#### EXERCISE DATA

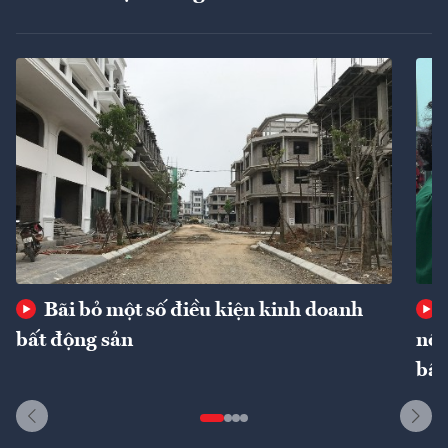
Bãi bỏ một số điều kiện kinh doanh
bất động sản
nôn
bất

########

## AIM OF THE TASK
All of the material should be reproduced exactly, apart from the pictures.

## REPLY
Bãi bỏ một số điều kiện kinh doanh
bất động sản
nôn
bất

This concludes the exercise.